Dell’Orco (?-2013) had an early interest in comic books and grew up reading the comics of famous German/Italian artist Kurt Caesar.  He began working as an illustrator from a young age. During his teenage years he was apprenticed to Enrico DeSeta, a cartoonist who later also worked on film posters before he began working for the Favalli Brothers. The Favellis ran the publicity department at Cinecitta Studios in Rome, making them the largest single production house of European film posters in the immediate post-war period.

When one of the Favalli brothers died, Dell’Orco migrated, along with many colleagues, to the D’Ami studio in Milan. The  studio was set up by two brothers in 1954, Roy as illustrator and Piero as money man.

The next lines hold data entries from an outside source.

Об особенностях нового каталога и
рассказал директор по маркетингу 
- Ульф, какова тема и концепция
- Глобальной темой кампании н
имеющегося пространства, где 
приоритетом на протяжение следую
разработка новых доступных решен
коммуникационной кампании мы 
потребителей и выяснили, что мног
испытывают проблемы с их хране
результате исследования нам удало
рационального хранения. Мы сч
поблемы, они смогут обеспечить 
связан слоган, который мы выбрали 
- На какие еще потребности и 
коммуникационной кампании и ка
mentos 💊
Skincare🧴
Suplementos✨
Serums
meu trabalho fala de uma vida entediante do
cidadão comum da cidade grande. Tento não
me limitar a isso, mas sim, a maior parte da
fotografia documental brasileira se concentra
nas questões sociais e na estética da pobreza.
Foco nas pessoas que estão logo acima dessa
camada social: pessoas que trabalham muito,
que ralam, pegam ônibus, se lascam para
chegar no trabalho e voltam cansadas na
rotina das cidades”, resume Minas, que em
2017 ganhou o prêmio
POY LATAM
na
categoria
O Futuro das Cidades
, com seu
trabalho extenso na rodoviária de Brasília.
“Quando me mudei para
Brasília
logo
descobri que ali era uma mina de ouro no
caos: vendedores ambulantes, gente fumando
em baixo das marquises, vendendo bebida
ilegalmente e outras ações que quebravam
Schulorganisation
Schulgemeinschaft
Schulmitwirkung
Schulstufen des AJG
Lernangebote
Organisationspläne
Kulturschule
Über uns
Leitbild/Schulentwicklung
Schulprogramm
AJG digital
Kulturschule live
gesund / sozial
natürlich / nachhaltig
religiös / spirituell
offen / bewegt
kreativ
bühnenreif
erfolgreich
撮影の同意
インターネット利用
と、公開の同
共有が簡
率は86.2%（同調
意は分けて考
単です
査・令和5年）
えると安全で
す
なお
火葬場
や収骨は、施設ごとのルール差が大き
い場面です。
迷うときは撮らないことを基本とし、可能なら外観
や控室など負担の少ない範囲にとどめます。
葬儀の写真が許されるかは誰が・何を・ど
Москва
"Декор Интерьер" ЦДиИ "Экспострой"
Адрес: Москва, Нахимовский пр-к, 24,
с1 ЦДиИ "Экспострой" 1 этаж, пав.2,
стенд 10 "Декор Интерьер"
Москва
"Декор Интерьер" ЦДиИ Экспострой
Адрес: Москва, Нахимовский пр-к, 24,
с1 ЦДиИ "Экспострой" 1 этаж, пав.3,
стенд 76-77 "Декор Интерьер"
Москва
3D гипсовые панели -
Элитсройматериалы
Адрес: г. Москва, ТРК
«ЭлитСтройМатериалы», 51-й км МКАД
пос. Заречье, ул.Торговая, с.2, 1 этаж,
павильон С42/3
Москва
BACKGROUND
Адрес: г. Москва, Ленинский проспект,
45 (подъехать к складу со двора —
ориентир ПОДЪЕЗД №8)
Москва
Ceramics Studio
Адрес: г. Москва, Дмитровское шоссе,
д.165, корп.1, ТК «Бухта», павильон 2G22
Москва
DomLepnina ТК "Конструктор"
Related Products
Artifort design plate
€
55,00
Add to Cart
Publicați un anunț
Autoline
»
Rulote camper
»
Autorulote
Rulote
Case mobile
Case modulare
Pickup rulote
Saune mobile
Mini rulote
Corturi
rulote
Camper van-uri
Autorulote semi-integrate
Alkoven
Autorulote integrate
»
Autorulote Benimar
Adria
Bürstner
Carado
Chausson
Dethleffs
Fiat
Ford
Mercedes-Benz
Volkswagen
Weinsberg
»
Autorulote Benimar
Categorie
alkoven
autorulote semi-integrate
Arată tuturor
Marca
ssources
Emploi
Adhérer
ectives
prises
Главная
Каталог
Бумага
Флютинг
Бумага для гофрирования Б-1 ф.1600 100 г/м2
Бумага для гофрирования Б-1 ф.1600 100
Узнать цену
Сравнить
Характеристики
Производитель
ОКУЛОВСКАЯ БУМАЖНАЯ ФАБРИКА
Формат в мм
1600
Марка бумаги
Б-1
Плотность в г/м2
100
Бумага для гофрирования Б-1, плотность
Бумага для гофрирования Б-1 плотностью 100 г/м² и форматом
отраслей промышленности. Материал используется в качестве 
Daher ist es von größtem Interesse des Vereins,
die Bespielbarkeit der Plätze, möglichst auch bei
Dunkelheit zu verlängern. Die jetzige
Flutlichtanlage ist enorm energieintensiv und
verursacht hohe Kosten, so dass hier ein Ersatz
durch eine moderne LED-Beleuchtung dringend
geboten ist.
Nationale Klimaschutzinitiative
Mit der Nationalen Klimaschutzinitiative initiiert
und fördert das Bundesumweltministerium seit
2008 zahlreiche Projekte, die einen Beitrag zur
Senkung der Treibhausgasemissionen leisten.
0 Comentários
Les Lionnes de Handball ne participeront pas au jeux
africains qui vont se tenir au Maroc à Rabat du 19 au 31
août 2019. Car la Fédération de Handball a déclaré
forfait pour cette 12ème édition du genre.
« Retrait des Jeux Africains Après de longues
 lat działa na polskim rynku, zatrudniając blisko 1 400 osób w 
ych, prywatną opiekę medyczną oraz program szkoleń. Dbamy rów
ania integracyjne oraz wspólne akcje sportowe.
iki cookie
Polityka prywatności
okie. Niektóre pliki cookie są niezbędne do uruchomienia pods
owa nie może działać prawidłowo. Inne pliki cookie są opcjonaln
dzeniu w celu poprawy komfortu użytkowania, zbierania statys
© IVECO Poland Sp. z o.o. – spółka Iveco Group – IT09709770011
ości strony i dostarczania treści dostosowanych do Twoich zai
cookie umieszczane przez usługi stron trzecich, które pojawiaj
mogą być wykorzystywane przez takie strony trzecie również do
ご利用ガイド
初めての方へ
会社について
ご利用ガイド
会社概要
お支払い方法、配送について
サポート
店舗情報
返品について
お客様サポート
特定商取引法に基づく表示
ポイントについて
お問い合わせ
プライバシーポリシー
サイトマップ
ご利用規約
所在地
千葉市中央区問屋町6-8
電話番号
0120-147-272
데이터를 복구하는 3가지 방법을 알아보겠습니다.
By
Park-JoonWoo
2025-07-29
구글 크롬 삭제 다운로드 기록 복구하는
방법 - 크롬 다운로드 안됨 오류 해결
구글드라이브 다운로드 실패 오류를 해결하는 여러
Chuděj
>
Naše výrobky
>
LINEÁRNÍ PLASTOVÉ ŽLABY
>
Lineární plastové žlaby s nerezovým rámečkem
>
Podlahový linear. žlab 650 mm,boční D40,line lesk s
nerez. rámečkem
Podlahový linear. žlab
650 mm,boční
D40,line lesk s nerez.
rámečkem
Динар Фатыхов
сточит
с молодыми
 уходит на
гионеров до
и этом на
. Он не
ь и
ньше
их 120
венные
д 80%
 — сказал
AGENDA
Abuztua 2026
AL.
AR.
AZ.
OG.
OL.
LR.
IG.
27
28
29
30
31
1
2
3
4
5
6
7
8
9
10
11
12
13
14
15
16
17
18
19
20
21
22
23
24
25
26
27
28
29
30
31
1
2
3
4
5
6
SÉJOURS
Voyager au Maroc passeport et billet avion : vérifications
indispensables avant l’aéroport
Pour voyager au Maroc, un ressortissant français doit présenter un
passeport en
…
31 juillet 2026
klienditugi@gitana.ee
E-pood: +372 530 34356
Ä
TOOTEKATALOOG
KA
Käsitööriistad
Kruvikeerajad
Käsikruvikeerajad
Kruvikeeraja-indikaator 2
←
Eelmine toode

In 1960, they fell out and work began to dry up, causing a number of their represented artists to find work elsewhere, mostly in London.  Dell’Orco signed up with the Bryan Colmer agency and began painting book covers.

Dell’Orco, a life-long aviation fan, relished a commission from Fleetway Publication to paint book covers for his favoured subject matter – war - painting around 300 covers throughout the 1960s.  Dell’Orco’s hallmark minimalism often focuses on a single action or object: a plane soaring through the sky or a lone figure walking out from the depths of a jungle with one vivid background colour, so the action appears to explode off the page.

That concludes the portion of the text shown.